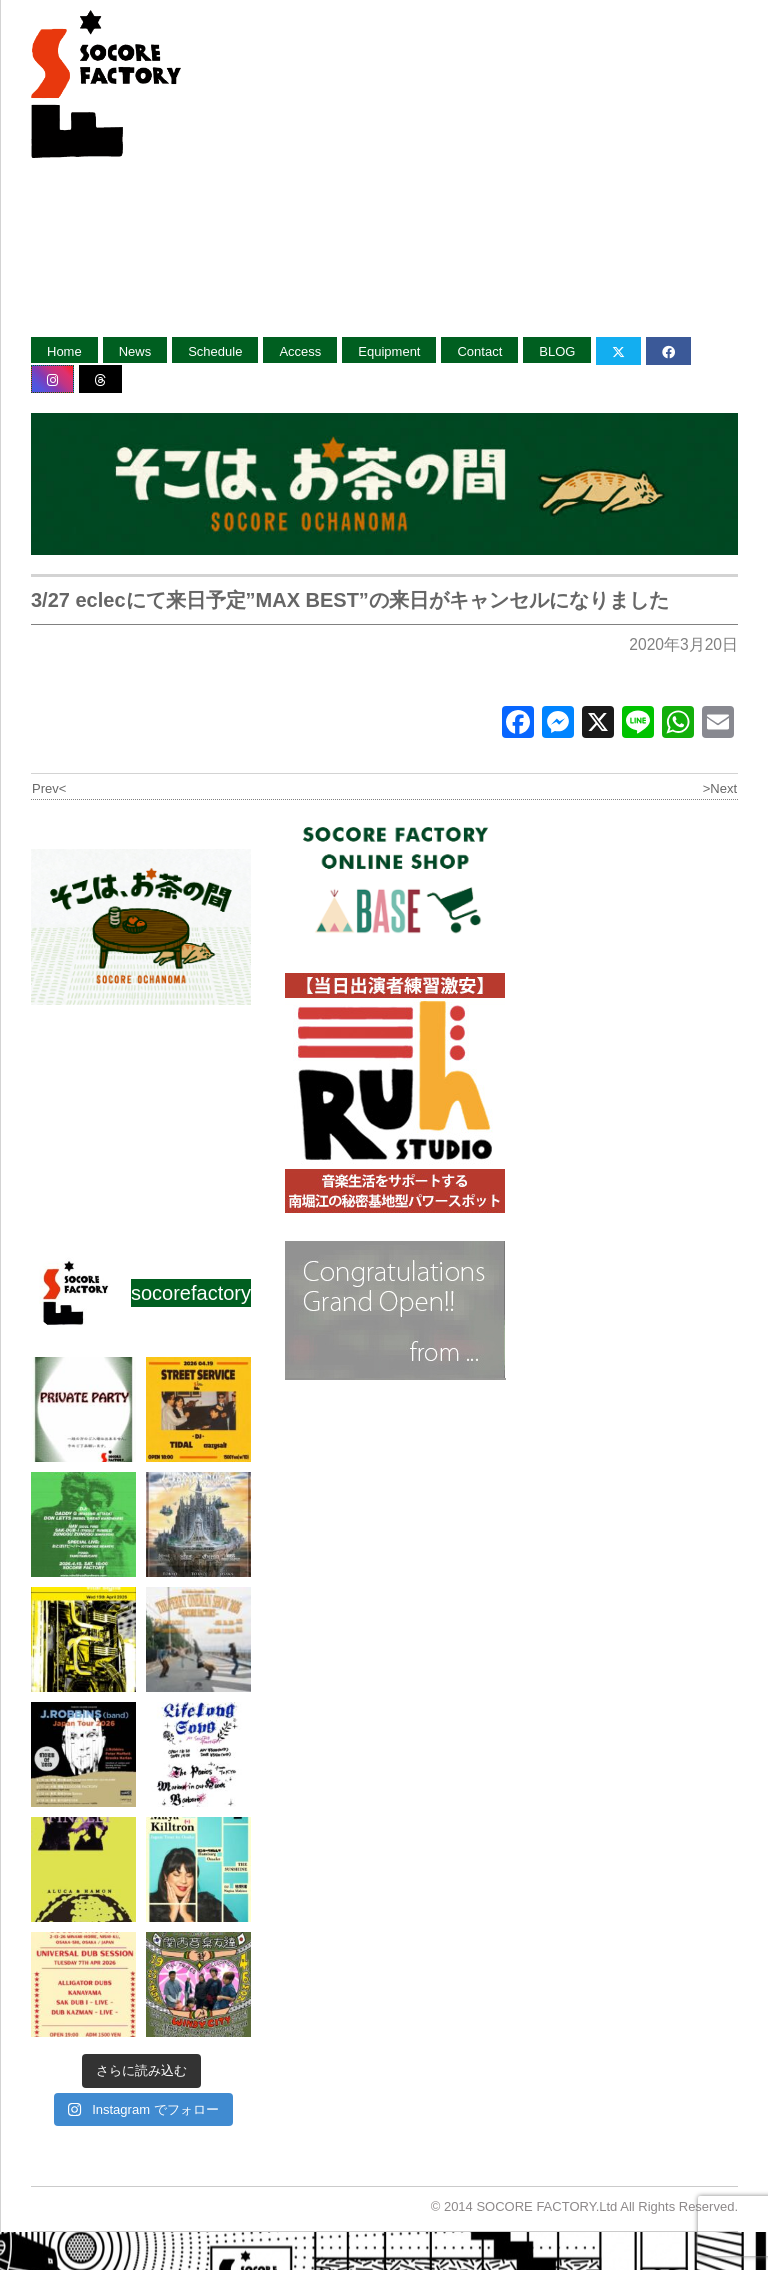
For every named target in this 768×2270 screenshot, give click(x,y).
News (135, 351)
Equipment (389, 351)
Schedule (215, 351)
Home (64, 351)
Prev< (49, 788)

___

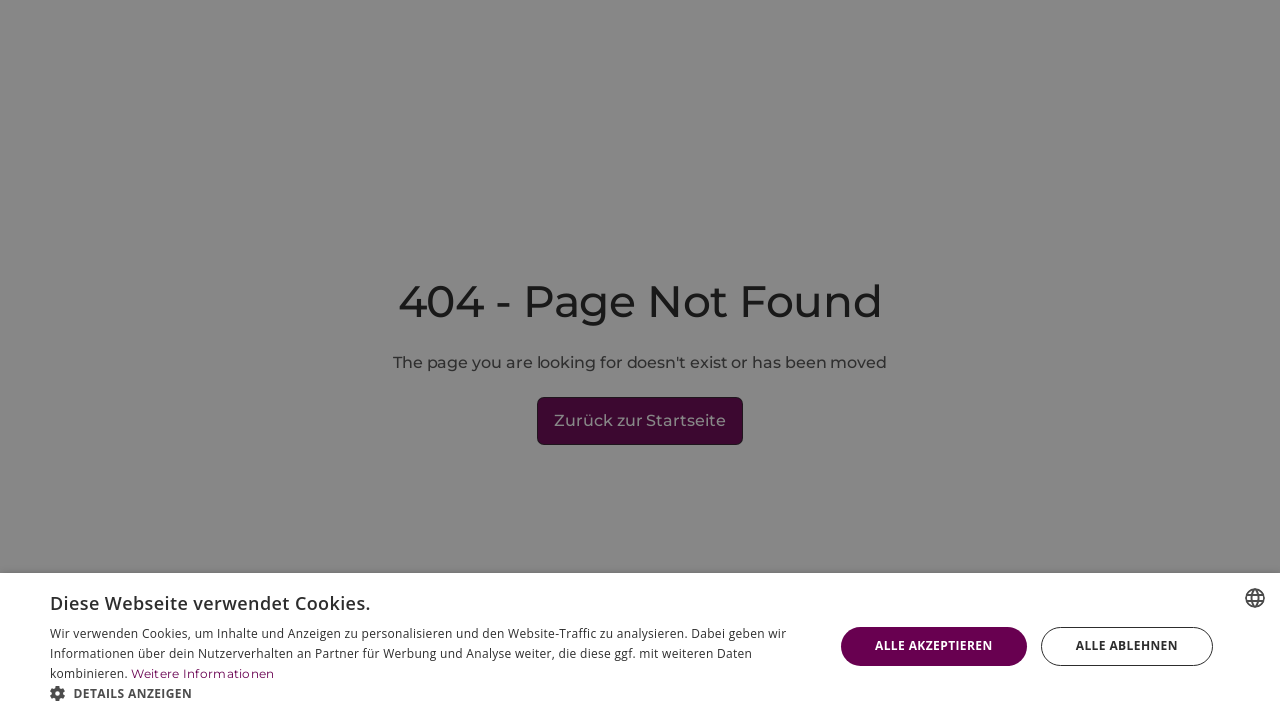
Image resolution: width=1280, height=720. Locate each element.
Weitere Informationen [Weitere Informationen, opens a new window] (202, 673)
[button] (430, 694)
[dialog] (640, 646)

___

→ WHAT THIS TASK INVOLVES:
Output should match, line for line, the stretch of the material above from the line holding "Weitere Informationen [Weitere" through the line holding "[dialog] (640, 646)".

→ THE COMPLETED TASK:
Weitere Informationen [Weitere Informationen, opens a new window] (202, 673)
[button] (430, 694)
[dialog] (640, 646)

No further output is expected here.